= Albert Baker d'Isy =

French sports journalist (1906–1968)

Albert Baker d'Isy (b. Paris 18 April 1906, d. 20 May 1968) was a French cycling journalist and author and the founder of the Grand Prix des Nations international time-trial. He is considered, in the French expression, "one of the most beautiful pens" of sports writing. Pierre Chany a contemporary, called him "The best sporting journalist of his generation."

==Biography==
Albert Baker d'Isy worked at L'Écho des Sports, a sports newspaper which appeared erratically between 1904 and 1957. In 1934, he became one of its main cycling writers, along with René de Latour, who was also foreign correspondent of the British monthly, Sporting Cyclist. By that time, he was also writing for the larger daily, Paris-Soir, which he joined in 1931.

With Paris-Soir′s sports editor, Gaston Bénac, he created the Critérium National, a road race limited to French riders, and the Grand Prix des Nations.

The Grand Prix began in 1932 to much suspicion among riders, because there had been no tradition of racing against the clock in continental Europe, but the race went on to become the unofficial world time-trial championship. Paris-Soir created both races in competition with L'Auto, the national sports daily which ran the Tour de France. Rivalry between the publications was so intense that Henri Desgrange, the organiser, changed the time of race finishes so to make them too late for Paris-Soir to report.

Baker d'Isy and Bénac got the idea of an international time-trial after watching the world championship road race in Copenhagen in 1931, which unusually had been run that way. The two decided that the novelty would ensure their paper publicity and that running a time-trial would cost less than a conventional road race. Baker d'Isy came up with the name and he and René de Latour claim to have found the route. Maurice Archambaud was the first winner. The route started near the Versailles château and ran round a triangle through Rambouillet, Maulette, Saint-Rémy-lès-Chevreuse, Versailles and Boulogne to finish on the Vélodrome Buffalo. There were three hills, one in the first 100 km, plenty of cobbles, and the last 40 km went through the woods of the Vallée de Chevreuse, a popular area for bike riders. The distance was 142 km.

Baker d'Isy moved after World War II to another Paris evening paper, Ce Soir. He became deputy to Georges Pagnoud in race organisation. Baker d'Isy also wrote for monthly papers, Sports and Miroir, which had been started by the Communist Party.

Ce Soir failed and Baker d'Isy joined L'Équipe, which had taken over from L'Auto. He was fired from L'Équipe after being sent to report from Egypt. Pierre Chany said:

The problem was that Albert always went that bit too far. When he was fired, he had just returned from a long reporting tour of Egypt. He had promised 12 articles but he only ever wrote the first. The paper had announced that the next 11 instalments were to follow, but they never appeared. Baker just wrote 11 titles on a sheet of paper. For the rest, he left a blank page. Out of respect for his readers, Jacques Goddet [the editor] could do nothing else than show him the door.

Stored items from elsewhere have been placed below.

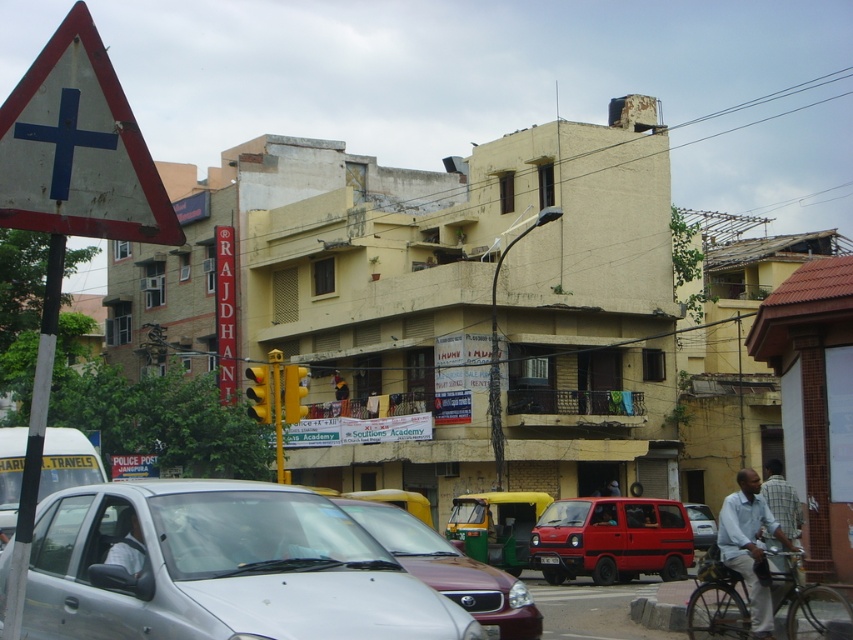 Does point (91, 202) come in front of point (674, 564)?

Yes, point (91, 202) is closer to viewer.

Is white matte triangle at upper left shorter than red matte van at center?

No, white matte triangle at upper left is not shorter than red matte van at center.

In order to click on white matte triangle at upper left in this screenshot , I will do `click(78, 147)`.

Between red matte van at center and matte red van at center, which one is positioned lower?

matte red van at center is lower down.

Looking at this image, between red matte van at center and matte red van at center, which one has less height?

Standing shorter between the two is matte red van at center.

Which is in front, point (531, 545) or point (695, 531)?

Point (531, 545) is in front.

Locate an element on the screen. red matte van at center is located at coordinates (612, 540).

Is silver metallic car at center below white matte triangle at upper left?

Indeed, silver metallic car at center is positioned under white matte triangle at upper left.

Is silver metallic car at center behind white matte triangle at upper left?

Yes, silver metallic car at center is behind white matte triangle at upper left.

Is point (270, 566) behind point (160, 220)?

Yes, it is.

This screenshot has height=640, width=853. What are the coordinates of `silver metallic car at center` in the screenshot? It's located at (222, 568). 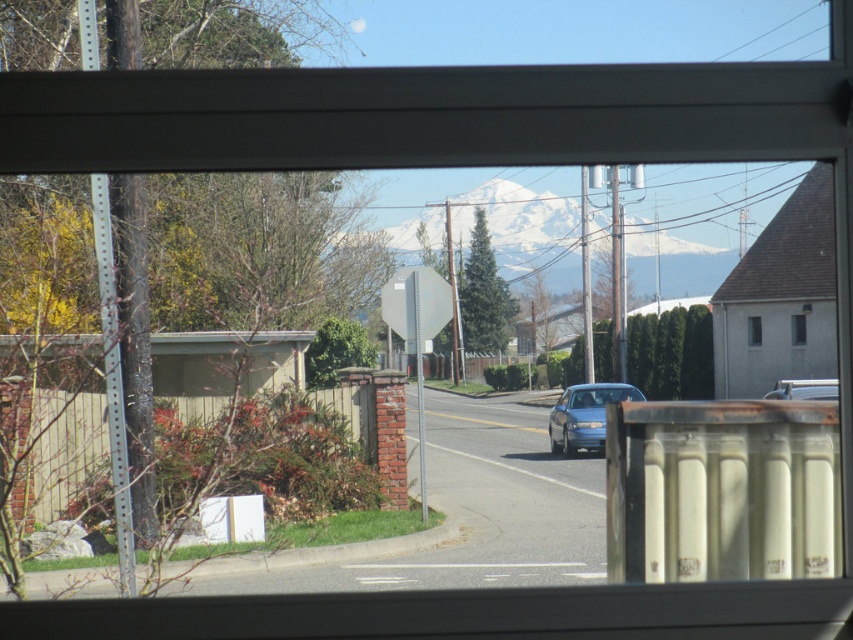 Question: Which object is the closest to the white snow-covered mountain at center?

Choices:
 (A) transparent glass window at center
 (B) metallic gray stop sign at center

Answer: (A)

Question: Does matte blue sedan at center have a lesser width compared to transparent glass window at center?

Choices:
 (A) no
 (B) yes

Answer: (A)

Question: Does metallic gray stop sign at center appear on the left side of white matte window at upper right?

Choices:
 (A) yes
 (B) no

Answer: (A)

Question: Is matte blue sedan at center in front of transparent glass window at center?

Choices:
 (A) no
 (B) yes

Answer: (B)

Question: Which of the following is the closest to the observer?

Choices:
 (A) (824, 400)
 (B) (759, 330)

Answer: (A)

Question: Which point appears farthest from the camera in this image?

Choices:
 (A) (622, 396)
 (B) (802, 330)

Answer: (B)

Baker d'Isy then worked at France Soir, the last newspaper of his career.

Baker d'Isy was a founder of Miroir du Cyclisme, writing about champions he had met. A collection of his reports was published as Le Tour de France. Chroniques de L’Équipe, 1954-1982 (2002, La Table Ronde, Paris).

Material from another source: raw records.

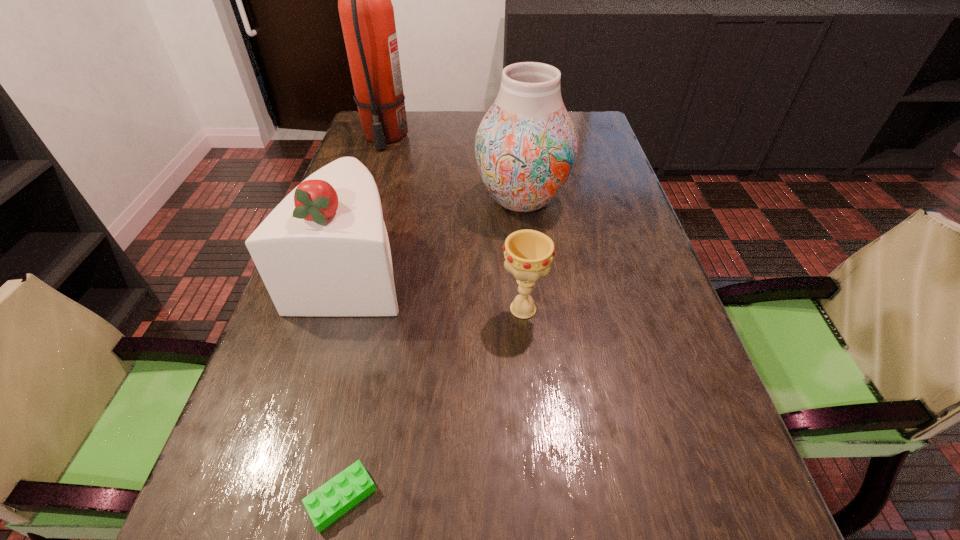 Identify the location of free point located 0.350m on the back of the chalice. (513, 199).

Image resolution: width=960 pixels, height=540 pixels. I want to click on vacant region located 0.330m on the right of the Lego, so click(x=597, y=497).

Identify the location of object that is at the far edge. (366, 12).

At what (x,y) coordinates should I click in order to perform the action: click on fire extinguisher at the left edge. Please return your answer as a coordinate pair (x, y). This screenshot has width=960, height=540. Looking at the image, I should click on (366, 12).

Where is `cake positioned at the left edge`? The width and height of the screenshot is (960, 540). cake positioned at the left edge is located at coordinates (324, 251).

Find the location of a particular element. Image resolution: width=960 pixels, height=540 pixels. Lego located at the left edge is located at coordinates [x=330, y=501].

Locate an element on the screen. The height and width of the screenshot is (540, 960). object located in the far left corner section of the desktop is located at coordinates (366, 12).

Identify the location of vacant space at the far edge. (469, 117).

Image resolution: width=960 pixels, height=540 pixels. I want to click on vacant space at the right edge of the desktop, so click(628, 386).

You are a GUI agent. You are given a task and a screenshot of the screen. Output one action in this format:
    pyautogui.click(x=<x>, y=<y>)
    Task: Click on the vacant space at the far right corner of the desktop
    Image resolution: width=960 pixels, height=540 pixels.
    Given the screenshot: What is the action you would take?
    pyautogui.click(x=586, y=128) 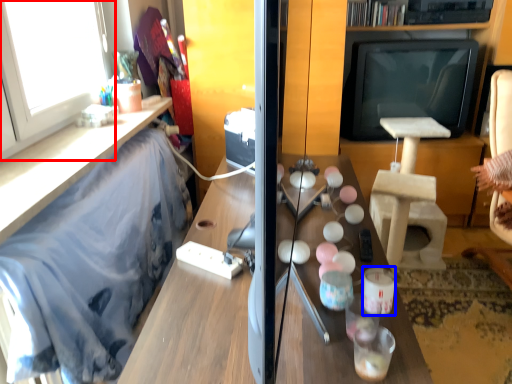 Question: Which of the following is the closest to the observer, window (highlighted by a red box) or candle holder (highlighted by a blue box)?

Choices:
 (A) window
 (B) candle holder

Answer: (B) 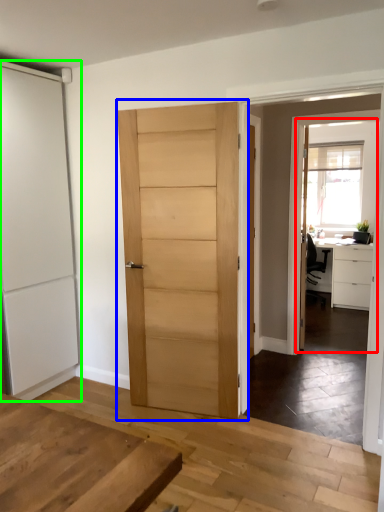 Question: Based on their relative distances, which object is nearer to screen door (highlighted by a red box)? Choose from door (highlighted by a blue box) and door (highlighted by a green box).

Choices:
 (A) door
 (B) door

Answer: (A) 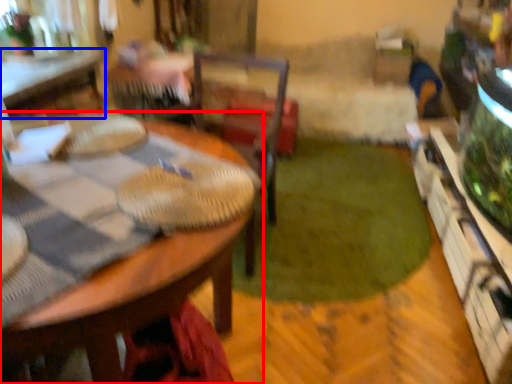 Question: Which point is further to the camera, table (highlighted by a red box) or table (highlighted by a blue box)?

Choices:
 (A) table
 (B) table

Answer: (B) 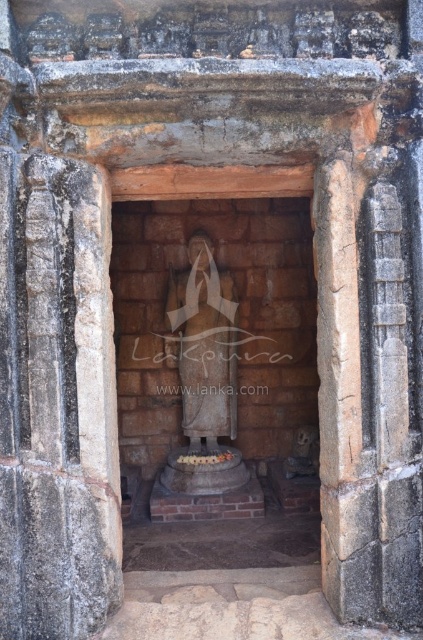 Is brown stone statue at center in front of stone statue at center?

Yes, brown stone statue at center is closer to the viewer.

Is brown stone statue at center further to camera compared to stone statue at center?

No, brown stone statue at center is closer to the viewer.

The width and height of the screenshot is (423, 640). I want to click on brown stone statue at center, so click(214, 364).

Pierre Chany wrote of him that he had "a high forehead, a faintly projecting jaw, the dry face of a Breton sailor, a felt hat pushed back to his neck. Cycling was his family and cycling his passion."

==Decline and death==

Baker d'Isy died in 1968 after a life of excess. He once drank a bottle of ink to show he had ink in his veins. He threw it back up on the office carpet. Chany, who told that story, also said:

Albert degenerated [in his writing]. His writing faded. The last papers he submitted didn't have the brilliance that we used to admire. He drank. He slept in the métro. We tried to help him but he wouldn't be helped and he insulted anyone who tried to alleviate his misery. At the Courrier de Lyon, a restaurant run by Aimé and Lucette Savy, those wonderful people, they kept an open table. When it wasn't Antoine Blondin it was me or one or two others who used to settle his bill as we passed.

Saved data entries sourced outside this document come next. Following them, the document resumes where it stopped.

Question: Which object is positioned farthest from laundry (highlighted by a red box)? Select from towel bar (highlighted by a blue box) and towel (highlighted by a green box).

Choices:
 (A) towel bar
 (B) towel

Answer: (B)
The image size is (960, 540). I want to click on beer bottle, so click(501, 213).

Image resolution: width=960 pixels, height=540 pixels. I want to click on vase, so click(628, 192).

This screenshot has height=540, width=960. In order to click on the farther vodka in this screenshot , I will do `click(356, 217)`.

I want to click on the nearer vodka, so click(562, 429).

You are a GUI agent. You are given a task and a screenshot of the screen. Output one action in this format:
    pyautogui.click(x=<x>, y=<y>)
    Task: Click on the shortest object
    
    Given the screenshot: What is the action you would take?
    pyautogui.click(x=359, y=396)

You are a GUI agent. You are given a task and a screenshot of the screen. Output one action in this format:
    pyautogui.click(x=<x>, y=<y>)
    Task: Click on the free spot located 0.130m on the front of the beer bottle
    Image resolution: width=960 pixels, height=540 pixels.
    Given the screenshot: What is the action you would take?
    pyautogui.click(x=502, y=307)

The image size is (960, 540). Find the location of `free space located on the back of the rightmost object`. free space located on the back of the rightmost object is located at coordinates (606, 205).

We tried to look after him. I remember that Jacques Couvrat, who started the Super Prestige Pernod, a man who was always very attentive to others, he urged him to write a book. He found him a retreat, a monastery on the bank of the Loire I think, but nothing happened. Albert was stubborn. Albert degerated. One morning, after he'd eaten with me the previous day, he was found stretched out on the pavement in the rue Montmartre. He had no papers on him. He was taken to the Hôtel-Dieu. He died a few months later.